Food intake and sleep time were recorded using diaries. Continuous glucose monitoring was used to measure glycemic outcomes. Hepatic glycogen was measured using magnetic resonance spectroscopy. A hyperinsulinemic-euglycemic two-step clamp was used to assess insulin resistance. Participants resided in a respiration chamber for 36 hours on day 19 of each intervention to measure energy expenditure and substrate oxidation. Fasting plasma metabolites were measured on days 20 and 21 of each intervention.
The study cohort lost a mean 1 kg of body weight during the time-restricted eating intervention (P < .01) whereas no weight loss was observed in the control arm. Body composition was comparable at day 19 between the two interventions. Researchers observed no differences in hepatic glycogen or insulin sensitivity between the two eating patterns.
In an analysis of CGM data, mean 24-hour glucose was lower during time-restricted eating compared with the control eating pattern (6.8 mmol/L vs. 7.6 mmol/L; P < .01). Mean time in range was 3 hours longer during time-restricted eating compared with control (15.1 hours/day vs. 12.2 hours/day; P = .01).
Plasma glucose was lower with time-restricted eating compared with control on day 20 (7.6 mmol/L vs. 8.6 mmol/L; P = .03) and on day 21 (8 mmol/L vs. 8.9 mmol/L; P = .04). Energy expenditure was similar between the two eating patterns, whereas 24-hour carbohydrate oxidation was lower with time-restricted eating compared with control (260.2 g/day vs. 277.8 g/day; P = .04).
Andriessen said longer-term studies with a larger study population are needed to confirm the findings.

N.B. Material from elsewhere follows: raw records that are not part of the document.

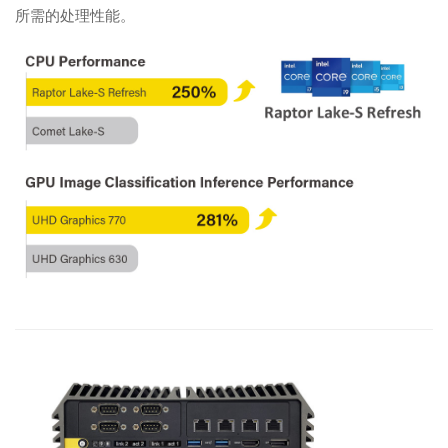
所需的处理性能。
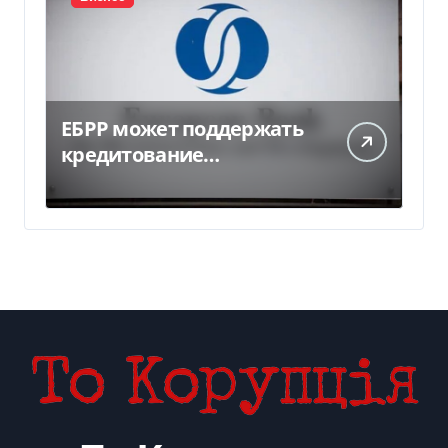
ЕБРР может поддержать
кредитование
украинского бизнеса на
300 млн евро — Delo.ua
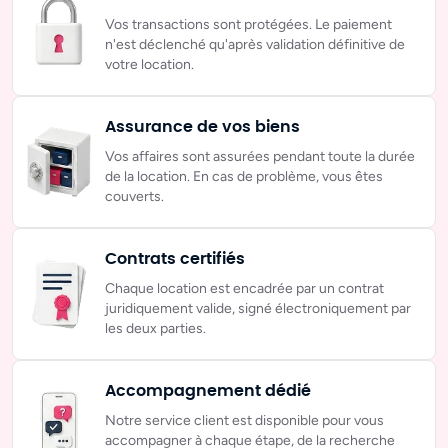
Vos transactions sont protégées. Le paiement
n'est déclenché qu'après validation définitive de
votre location.
Assurance
de vos biens
Vos affaires sont assurées pendant toute la durée
de la location. En cas de problème, vous êtes
couverts.
Contrats
certifiés
Chaque location est encadrée par un contrat
juridiquement valide, signé électroniquement par
les deux parties.
Accompagnement
dédié
Notre service client est disponible pour vous
accompagner à chaque étape, de la recherche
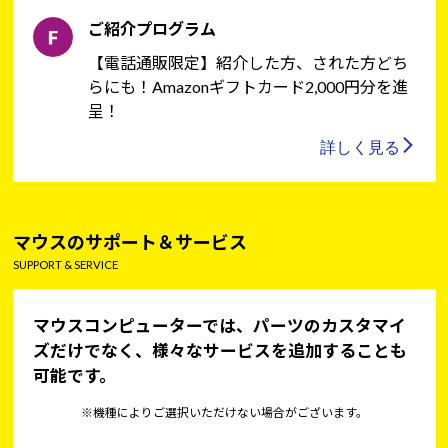
ご紹介プログラム
【電話通販限定】紹介した方、された方どち
らにも！Amazonギフトカード2,000円分を進
呈！
詳しく見る
マウスのサポート＆サービス
SUPPORT & SERVICE
マウスコンピューターでは、パーツのカスタマイ
ズだけでなく、様々なサービスを追加することも
可能です。
※機種によりご選択いただけない場合がございます。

“Our study does support the use of a 10-hour daytime time-restricted eating regimen as an additional strategy for the treatment of type 2 diabetes since it was safe and feasible for our participants to follow,” Andriessen said. “We do recommend adults with type 2 diabetes to consult with their general practitioner if they want to employ a time-restricted eating regimen.”